## Activity
Reproduce the line that holds "Beitragsnavigation" together with all the lines after it up to the end of the entries.

## Materials provided
****

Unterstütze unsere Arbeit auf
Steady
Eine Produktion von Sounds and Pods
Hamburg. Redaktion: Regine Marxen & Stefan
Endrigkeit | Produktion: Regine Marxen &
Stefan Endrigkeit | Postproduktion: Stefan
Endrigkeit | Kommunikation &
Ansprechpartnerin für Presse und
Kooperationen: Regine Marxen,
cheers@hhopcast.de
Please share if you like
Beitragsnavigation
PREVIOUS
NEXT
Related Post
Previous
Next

****

## Result of the task
Beitragsnavigation
PREVIOUS
NEXT
Related Post
Previous
Next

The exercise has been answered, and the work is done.